The New FCC Maps Are a Critical Component to Broadband Funding | Citizens Against Government Waste

The New FCC Maps Are a Critical Component to Broadband Funding

The WasteWatcher

The last time the Federal Communications Commission (FCC) revised its broadband maps was in 2014, using data found on form 477, filed by communications providers.  Congress recognized the need to update the maps when it enacted the Broadband DATA Act, which was signed into law on March 20, 2020.  The law requires the FCC to update the maps and modernize the process for collecting data.   

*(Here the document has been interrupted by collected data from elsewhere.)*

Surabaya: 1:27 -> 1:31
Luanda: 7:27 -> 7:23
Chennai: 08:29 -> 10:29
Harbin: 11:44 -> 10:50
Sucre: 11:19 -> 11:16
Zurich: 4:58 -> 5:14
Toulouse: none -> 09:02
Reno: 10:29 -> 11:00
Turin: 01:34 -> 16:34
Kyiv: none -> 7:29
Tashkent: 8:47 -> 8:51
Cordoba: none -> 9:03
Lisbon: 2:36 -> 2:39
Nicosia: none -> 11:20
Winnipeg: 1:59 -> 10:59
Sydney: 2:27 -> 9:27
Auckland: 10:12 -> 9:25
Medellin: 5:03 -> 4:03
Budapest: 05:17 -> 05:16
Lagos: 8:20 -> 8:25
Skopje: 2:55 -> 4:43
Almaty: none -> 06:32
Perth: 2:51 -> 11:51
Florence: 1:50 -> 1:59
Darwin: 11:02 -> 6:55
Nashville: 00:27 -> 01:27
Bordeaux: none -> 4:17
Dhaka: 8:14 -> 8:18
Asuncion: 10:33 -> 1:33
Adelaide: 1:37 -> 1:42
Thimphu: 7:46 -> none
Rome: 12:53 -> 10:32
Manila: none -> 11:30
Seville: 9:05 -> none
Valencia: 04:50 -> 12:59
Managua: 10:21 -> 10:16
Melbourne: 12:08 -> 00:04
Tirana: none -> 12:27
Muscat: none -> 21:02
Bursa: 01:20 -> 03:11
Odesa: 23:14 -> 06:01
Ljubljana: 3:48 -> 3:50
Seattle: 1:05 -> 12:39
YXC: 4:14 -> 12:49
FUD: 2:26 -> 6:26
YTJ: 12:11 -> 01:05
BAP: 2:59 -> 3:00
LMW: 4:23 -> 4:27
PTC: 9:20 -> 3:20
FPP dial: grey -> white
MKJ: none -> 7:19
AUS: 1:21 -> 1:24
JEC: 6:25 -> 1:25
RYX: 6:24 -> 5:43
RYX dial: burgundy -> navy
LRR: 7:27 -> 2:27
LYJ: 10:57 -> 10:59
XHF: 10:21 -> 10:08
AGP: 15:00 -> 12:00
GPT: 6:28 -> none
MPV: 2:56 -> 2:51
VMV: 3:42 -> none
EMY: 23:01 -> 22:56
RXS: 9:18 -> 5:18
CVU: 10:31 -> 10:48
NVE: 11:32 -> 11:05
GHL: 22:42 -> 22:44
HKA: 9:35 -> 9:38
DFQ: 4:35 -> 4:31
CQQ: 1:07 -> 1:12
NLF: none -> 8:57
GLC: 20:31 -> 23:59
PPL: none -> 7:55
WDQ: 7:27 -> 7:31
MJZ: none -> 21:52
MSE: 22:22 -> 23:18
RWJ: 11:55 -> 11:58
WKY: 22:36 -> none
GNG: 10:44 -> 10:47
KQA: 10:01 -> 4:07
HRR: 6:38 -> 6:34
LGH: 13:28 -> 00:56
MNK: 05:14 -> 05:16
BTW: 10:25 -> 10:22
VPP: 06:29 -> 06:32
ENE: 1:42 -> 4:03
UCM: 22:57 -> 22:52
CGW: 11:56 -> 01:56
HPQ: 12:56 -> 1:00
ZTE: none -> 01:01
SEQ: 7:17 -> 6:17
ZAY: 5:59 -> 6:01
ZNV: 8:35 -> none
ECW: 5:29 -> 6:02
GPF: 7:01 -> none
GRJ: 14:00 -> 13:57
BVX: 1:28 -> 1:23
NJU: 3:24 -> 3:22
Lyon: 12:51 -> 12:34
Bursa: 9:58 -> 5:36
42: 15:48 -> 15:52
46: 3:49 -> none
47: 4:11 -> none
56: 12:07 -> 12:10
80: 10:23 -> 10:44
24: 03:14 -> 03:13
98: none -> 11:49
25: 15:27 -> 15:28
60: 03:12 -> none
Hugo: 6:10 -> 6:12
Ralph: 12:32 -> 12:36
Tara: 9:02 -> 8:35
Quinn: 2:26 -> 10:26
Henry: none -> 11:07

On November 18, 2022, the FCC released its first iteration of the new broadband deployment maps.  The maps are essential to ensuring that the hundreds of billions of dollars that are available to be spent for broadband deployment out of the American Rescue Plan Act and the Infrastructure Investment and Jobs Act are not wasted on duplicative efforts. 

The FCC’s draft map includes data provided by wireless and wireline broadband service providers across the country.  A mapping challenge process is built into the map development, which will allow both providers and communities to submit information to the FCC about potential inaccuracies in the map.  The expectation is that the information will be evaluated by the spring of 2023.   

During this process, state broadband offices should exercise caution before issuing grant funding to local entities and ensure that funding is issued to communities that are truly unserved, while avoiding duplication or overbuilding of existing services.  The states should establish requirements for funding to be technology and vendor neutral rather than picking one technology (fiber-to-the-premise) and one vendor (government-owned networks) over other technologies and vendors that may currently offer better connectivity to or are already in the process of investing in broadband networks within their communities. 

Waiting for the maps to move through the approval process will require some patience, but restraint is required to help ensure that the taxpayers’ money is being spent effectively and efficiently.  Truly unserved communities should be the first priority for broadband funding, and a fully vetted process for broadband mapping is critical to achieve that objective.